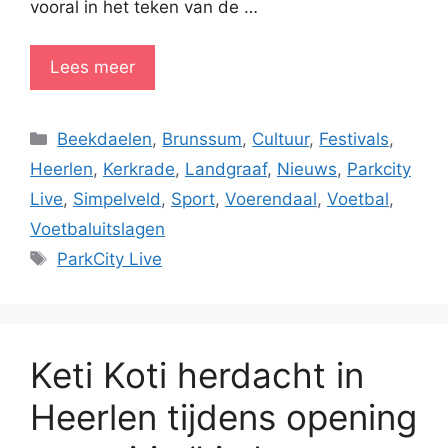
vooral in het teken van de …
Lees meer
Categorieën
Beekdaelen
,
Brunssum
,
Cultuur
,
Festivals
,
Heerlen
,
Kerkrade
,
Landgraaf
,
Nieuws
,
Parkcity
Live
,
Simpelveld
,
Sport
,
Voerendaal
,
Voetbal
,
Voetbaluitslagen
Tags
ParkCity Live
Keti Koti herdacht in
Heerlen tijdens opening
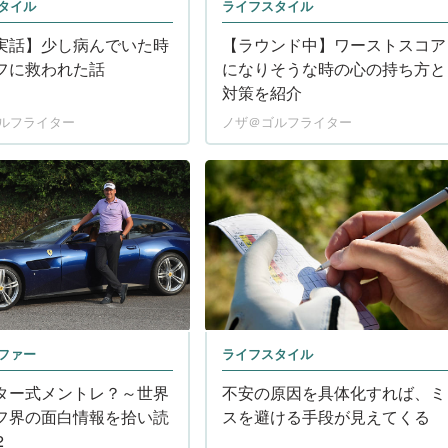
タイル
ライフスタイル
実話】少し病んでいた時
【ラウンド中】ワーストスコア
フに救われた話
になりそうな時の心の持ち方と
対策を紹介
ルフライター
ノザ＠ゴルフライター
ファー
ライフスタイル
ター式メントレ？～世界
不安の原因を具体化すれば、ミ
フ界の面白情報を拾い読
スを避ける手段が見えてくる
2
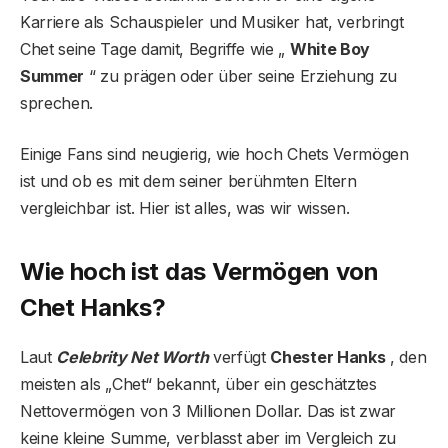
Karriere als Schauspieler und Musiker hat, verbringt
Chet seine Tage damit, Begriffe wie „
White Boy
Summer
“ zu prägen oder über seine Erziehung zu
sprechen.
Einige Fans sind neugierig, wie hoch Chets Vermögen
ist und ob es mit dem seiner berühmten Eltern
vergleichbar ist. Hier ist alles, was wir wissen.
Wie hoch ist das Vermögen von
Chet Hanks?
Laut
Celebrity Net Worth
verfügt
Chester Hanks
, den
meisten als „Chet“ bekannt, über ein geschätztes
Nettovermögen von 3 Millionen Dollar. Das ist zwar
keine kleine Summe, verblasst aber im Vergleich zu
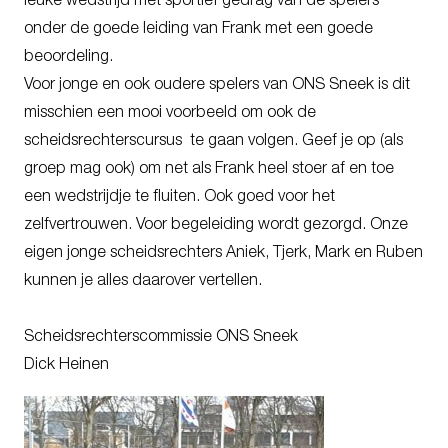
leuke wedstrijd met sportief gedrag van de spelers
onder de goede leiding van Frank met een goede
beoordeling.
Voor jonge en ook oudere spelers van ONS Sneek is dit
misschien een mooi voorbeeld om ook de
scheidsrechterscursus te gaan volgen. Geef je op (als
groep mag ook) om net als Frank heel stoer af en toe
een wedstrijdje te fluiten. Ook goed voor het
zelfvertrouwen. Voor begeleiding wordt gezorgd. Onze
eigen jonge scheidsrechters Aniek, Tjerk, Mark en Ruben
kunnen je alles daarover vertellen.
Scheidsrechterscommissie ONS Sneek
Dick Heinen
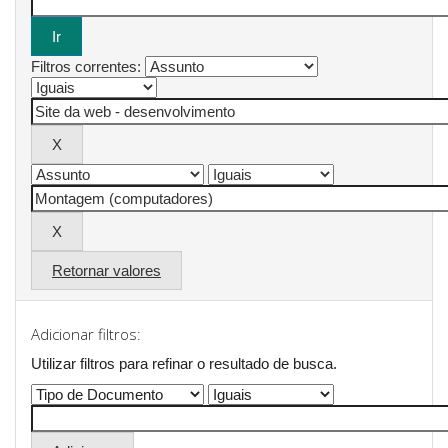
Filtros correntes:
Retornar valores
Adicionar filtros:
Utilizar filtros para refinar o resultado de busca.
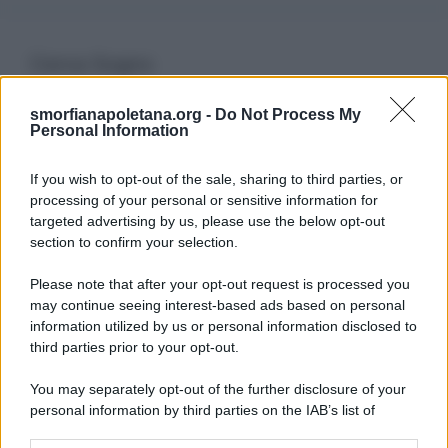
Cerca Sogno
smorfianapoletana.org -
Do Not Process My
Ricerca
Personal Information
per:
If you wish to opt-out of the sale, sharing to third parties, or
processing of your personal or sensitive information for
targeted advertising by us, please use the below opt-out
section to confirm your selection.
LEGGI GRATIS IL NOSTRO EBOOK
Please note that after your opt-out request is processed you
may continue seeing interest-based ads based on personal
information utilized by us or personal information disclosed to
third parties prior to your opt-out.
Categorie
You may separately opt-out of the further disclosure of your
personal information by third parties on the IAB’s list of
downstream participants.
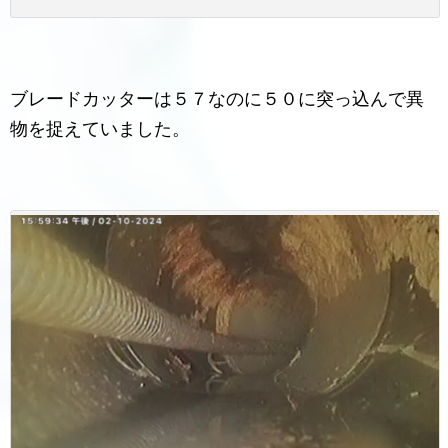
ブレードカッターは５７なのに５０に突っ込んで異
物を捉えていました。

--

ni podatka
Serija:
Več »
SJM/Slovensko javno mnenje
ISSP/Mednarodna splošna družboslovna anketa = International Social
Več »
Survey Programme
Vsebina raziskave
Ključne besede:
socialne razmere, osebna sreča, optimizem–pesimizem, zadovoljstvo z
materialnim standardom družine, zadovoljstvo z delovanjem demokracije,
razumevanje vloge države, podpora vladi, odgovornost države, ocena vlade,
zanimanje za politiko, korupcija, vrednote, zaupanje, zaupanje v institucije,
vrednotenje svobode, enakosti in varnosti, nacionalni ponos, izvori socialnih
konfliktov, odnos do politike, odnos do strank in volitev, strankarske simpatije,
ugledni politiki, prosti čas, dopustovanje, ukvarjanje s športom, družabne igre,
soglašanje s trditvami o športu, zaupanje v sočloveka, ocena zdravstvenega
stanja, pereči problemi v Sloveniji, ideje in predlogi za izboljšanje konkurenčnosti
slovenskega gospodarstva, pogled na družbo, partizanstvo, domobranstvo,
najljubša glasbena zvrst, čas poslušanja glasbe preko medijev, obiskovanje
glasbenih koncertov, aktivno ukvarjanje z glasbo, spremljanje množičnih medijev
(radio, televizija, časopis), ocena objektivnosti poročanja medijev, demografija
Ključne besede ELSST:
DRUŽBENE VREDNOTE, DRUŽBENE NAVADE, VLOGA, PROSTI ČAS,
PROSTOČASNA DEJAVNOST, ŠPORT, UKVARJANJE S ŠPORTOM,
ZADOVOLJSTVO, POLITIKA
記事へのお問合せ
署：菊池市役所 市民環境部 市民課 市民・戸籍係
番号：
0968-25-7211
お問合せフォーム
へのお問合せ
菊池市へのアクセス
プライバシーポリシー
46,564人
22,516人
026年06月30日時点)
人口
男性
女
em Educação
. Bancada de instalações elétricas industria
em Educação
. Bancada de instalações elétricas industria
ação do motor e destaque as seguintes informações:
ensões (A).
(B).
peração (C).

--

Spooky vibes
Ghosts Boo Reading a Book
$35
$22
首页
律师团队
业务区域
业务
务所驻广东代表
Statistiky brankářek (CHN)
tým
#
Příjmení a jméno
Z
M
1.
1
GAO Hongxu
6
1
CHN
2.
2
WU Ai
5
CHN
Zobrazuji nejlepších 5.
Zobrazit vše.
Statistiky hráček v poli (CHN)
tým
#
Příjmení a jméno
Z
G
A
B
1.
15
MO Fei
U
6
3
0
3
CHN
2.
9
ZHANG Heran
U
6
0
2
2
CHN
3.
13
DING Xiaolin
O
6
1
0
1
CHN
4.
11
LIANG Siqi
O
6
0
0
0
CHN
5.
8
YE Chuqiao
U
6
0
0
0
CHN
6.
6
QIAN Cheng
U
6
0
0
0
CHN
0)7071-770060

#### [Your task]
All pictures are to be skipped. Output, word for word, the lines in the data above starting at the line containing "vooral in het teken van de …" and ending at the line containing "Scheidsrechterscommissie ONS Sneek".

#### [Answer below]
vooral in het teken van de …
Lees meer
Categorieën
Beekdaelen
,
Brunssum
,
Cultuur
,
Festivals
,
Heerlen
,
Kerkrade
,
Landgraaf
,
Nieuws
,
Parkcity
Live
,
Simpelveld
,
Sport
,
Voerendaal
,
Voetbal
,
Voetbaluitslagen
Tags
ParkCity Live
Keti Koti herdacht in
Heerlen tijdens opening
タイル
ライフスタイル
実話】少し病んでいた時
【ラウンド中】ワーストスコア
フに救われた話
になりそうな時の心の持ち方と
対策を紹介
ルフライター
ノザ＠ゴルフライター
ファー
ライフスタイル
ター式メントレ？～世界
不安の原因を具体化すれば、ミ
フ界の面白情報を拾い読
スを避ける手段が見えてくる
2
Karriere als Schauspieler und Musiker hat, verbringt
Chet seine Tage damit, Begriffe wie „
White Boy
Summer
“ zu prägen oder über seine Erziehung zu
sprechen.
Einige Fans sind neugierig, wie hoch Chets Vermögen
ist und ob es mit dem seiner berühmten Eltern
vergleichbar ist. Hier ist alles, was wir wissen.
Wie hoch ist das Vermögen von
Chet Hanks?
Laut
Celebrity Net Worth
verfügt
Chester Hanks
, den
meisten als „Chet“ bekannt, über ein geschätztes
Nettovermögen von 3 Millionen Dollar. Das ist zwar
keine kleine Summe, verblasst aber im Vergleich zu
leuke wedstrijd met sportief gedrag van de spelers
onder de goede leiding van Frank met een goede
beoordeling.
Voor jonge en ook oudere spelers van ONS Sneek is dit
misschien een mooi voorbeeld om ook de
scheidsrechterscursus te gaan volgen. Geef je op (als
groep mag ook) om net als Frank heel stoer af en toe
een wedstrijdje te fluiten. Ook goed voor het
zelfvertrouwen. Voor begeleiding wordt gezorgd. Onze
eigen jonge scheidsrechters Aniek, Tjerk, Mark en Ruben
kunnen je alles daarover vertellen.
Scheidsrechterscommissie ONS Sneek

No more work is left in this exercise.